* **Task instructions**
Give the data again exactly, from its opening line through the line in which "17 Partydeko und Tischdeko Ideen" appears.

──────── Provided records ────────

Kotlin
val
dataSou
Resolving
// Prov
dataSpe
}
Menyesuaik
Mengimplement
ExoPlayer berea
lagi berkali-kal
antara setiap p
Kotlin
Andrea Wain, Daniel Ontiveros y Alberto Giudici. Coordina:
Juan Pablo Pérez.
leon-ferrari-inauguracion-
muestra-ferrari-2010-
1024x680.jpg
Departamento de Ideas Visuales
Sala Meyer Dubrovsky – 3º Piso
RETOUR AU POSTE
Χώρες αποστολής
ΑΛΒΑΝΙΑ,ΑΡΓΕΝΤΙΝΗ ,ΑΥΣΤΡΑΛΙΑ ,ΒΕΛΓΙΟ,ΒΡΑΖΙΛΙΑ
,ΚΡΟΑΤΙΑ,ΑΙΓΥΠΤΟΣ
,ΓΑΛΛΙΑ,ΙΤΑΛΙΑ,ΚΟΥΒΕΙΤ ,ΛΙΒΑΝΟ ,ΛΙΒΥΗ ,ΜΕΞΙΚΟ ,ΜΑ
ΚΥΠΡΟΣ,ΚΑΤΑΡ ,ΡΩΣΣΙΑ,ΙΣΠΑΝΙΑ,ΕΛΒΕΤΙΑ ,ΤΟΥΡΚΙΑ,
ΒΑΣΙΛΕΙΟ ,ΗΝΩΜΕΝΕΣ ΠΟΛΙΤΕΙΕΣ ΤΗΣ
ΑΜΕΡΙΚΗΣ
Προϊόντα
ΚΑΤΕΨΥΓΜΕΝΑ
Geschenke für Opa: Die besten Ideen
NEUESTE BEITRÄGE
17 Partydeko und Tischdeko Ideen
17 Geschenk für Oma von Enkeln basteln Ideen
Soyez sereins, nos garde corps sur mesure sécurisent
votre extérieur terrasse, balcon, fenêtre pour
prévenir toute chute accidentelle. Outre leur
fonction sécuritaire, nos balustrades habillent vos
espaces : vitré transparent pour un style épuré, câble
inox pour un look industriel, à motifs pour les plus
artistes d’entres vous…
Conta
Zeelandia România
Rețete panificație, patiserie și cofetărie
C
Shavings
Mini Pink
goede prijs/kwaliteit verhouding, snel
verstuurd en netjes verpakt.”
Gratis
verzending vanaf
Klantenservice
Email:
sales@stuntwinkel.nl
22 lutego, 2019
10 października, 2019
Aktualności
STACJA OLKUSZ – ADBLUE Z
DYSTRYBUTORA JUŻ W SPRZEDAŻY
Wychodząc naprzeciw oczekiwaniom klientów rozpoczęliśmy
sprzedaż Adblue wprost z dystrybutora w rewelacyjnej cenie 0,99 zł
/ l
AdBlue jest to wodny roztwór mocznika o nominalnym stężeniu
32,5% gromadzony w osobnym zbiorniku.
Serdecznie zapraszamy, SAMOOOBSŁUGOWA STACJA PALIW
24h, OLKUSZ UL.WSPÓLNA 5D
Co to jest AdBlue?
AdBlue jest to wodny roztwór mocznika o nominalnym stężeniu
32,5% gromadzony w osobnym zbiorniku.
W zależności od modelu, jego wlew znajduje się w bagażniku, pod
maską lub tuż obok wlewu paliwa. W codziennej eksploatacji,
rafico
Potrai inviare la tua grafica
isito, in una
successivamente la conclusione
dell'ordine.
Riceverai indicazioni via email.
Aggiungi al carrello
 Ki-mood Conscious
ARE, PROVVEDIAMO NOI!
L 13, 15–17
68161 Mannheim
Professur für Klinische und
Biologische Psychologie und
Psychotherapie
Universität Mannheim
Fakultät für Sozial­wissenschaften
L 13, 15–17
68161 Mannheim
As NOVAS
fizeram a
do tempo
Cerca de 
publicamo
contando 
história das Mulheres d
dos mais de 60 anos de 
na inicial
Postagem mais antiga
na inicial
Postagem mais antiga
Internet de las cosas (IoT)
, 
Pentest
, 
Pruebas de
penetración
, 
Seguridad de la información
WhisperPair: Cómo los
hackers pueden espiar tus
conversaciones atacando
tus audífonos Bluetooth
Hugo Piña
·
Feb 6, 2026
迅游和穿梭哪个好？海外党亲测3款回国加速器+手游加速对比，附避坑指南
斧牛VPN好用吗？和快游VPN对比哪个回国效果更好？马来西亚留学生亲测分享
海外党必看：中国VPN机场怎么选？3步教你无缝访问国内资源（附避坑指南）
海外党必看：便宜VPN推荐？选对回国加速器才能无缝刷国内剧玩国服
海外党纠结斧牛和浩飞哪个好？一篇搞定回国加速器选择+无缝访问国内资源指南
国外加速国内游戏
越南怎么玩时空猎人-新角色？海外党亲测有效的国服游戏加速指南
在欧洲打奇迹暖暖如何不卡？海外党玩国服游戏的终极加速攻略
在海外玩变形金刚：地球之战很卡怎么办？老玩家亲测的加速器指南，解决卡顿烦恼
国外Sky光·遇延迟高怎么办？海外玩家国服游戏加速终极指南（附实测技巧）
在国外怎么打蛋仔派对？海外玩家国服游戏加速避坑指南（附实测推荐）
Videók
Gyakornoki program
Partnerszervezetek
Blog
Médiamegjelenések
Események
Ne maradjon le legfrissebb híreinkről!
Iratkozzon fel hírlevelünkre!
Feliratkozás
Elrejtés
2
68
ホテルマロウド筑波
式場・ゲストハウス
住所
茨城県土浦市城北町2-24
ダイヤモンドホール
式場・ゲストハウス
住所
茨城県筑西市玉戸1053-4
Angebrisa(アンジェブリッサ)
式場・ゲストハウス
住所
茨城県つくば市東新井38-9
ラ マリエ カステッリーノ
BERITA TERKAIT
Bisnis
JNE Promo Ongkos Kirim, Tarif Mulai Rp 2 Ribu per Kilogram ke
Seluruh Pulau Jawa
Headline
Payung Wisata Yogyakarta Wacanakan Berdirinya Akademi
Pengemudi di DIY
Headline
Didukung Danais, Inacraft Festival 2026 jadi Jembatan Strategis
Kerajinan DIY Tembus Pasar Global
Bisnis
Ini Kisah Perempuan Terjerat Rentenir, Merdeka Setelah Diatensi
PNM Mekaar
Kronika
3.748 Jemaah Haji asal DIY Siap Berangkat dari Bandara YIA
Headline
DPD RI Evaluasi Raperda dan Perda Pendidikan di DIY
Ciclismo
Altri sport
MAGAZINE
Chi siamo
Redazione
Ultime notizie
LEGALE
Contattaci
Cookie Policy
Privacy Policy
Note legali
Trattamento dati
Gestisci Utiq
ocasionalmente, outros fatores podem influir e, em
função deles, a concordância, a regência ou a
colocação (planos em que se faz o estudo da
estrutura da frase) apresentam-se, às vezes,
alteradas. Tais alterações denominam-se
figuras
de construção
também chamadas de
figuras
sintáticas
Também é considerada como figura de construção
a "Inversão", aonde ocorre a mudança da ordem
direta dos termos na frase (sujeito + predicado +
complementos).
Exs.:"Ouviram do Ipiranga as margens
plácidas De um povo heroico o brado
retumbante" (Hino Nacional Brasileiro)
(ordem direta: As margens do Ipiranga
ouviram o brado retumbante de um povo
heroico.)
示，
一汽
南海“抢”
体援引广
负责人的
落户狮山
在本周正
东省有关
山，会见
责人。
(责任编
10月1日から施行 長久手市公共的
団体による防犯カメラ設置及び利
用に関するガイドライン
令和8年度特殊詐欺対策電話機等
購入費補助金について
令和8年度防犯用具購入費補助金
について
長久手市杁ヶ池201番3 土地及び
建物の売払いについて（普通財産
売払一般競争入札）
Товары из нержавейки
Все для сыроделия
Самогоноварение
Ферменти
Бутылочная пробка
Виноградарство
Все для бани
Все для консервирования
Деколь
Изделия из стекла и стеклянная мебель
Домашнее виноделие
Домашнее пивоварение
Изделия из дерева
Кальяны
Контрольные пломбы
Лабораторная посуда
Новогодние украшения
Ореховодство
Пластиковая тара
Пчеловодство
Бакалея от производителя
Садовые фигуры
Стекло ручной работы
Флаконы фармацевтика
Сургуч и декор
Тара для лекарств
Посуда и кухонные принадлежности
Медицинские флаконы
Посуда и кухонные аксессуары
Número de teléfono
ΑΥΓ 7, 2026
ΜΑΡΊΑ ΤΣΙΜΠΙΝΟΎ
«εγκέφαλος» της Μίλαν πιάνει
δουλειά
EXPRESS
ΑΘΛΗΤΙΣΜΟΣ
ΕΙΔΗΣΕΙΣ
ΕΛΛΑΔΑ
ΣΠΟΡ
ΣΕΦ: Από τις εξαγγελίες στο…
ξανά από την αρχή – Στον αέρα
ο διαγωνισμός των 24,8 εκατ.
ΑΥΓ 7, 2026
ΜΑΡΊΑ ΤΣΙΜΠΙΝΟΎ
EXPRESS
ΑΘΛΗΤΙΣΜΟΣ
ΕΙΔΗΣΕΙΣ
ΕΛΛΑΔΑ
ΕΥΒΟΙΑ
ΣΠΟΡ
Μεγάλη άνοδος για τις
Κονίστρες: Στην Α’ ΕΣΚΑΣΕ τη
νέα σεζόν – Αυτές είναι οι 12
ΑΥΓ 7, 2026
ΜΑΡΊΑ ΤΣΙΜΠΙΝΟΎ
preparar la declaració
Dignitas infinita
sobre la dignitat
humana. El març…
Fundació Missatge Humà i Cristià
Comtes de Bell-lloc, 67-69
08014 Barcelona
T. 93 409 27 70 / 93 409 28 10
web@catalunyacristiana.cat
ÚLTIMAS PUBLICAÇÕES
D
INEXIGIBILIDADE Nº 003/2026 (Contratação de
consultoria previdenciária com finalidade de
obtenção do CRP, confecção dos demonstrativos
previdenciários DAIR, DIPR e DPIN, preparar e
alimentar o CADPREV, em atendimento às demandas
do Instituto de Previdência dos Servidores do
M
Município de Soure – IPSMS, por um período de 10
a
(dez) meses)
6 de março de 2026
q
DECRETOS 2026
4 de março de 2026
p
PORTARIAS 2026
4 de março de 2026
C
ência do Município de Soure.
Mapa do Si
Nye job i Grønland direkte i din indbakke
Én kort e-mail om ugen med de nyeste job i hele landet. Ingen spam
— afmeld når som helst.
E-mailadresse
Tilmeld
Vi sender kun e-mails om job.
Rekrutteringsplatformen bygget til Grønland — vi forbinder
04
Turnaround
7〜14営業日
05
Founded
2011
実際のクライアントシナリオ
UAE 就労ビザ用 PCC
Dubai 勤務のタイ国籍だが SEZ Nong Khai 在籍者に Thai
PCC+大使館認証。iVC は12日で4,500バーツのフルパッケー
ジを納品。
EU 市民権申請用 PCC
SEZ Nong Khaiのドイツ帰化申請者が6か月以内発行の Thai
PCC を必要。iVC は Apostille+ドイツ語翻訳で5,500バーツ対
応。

────────

* **Worked solution**
Kotlin
val
dataSou
Resolving
// Prov
dataSpe
}
Menyesuaik
Mengimplement
ExoPlayer berea
lagi berkali-kal
antara setiap p
Kotlin
Andrea Wain, Daniel Ontiveros y Alberto Giudici. Coordina:
Juan Pablo Pérez.
leon-ferrari-inauguracion-
muestra-ferrari-2010-
1024x680.jpg
Departamento de Ideas Visuales
Sala Meyer Dubrovsky – 3º Piso
RETOUR AU POSTE
Χώρες αποστολής
ΑΛΒΑΝΙΑ,ΑΡΓΕΝΤΙΝΗ ,ΑΥΣΤΡΑΛΙΑ ,ΒΕΛΓΙΟ,ΒΡΑΖΙΛΙΑ
,ΚΡΟΑΤΙΑ,ΑΙΓΥΠΤΟΣ
,ΓΑΛΛΙΑ,ΙΤΑΛΙΑ,ΚΟΥΒΕΙΤ ,ΛΙΒΑΝΟ ,ΛΙΒΥΗ ,ΜΕΞΙΚΟ ,ΜΑ
ΚΥΠΡΟΣ,ΚΑΤΑΡ ,ΡΩΣΣΙΑ,ΙΣΠΑΝΙΑ,ΕΛΒΕΤΙΑ ,ΤΟΥΡΚΙΑ,
ΒΑΣΙΛΕΙΟ ,ΗΝΩΜΕΝΕΣ ΠΟΛΙΤΕΙΕΣ ΤΗΣ
ΑΜΕΡΙΚΗΣ
Προϊόντα
ΚΑΤΕΨΥΓΜΕΝΑ
Geschenke für Opa: Die besten Ideen
NEUESTE BEITRÄGE
17 Partydeko und Tischdeko Ideen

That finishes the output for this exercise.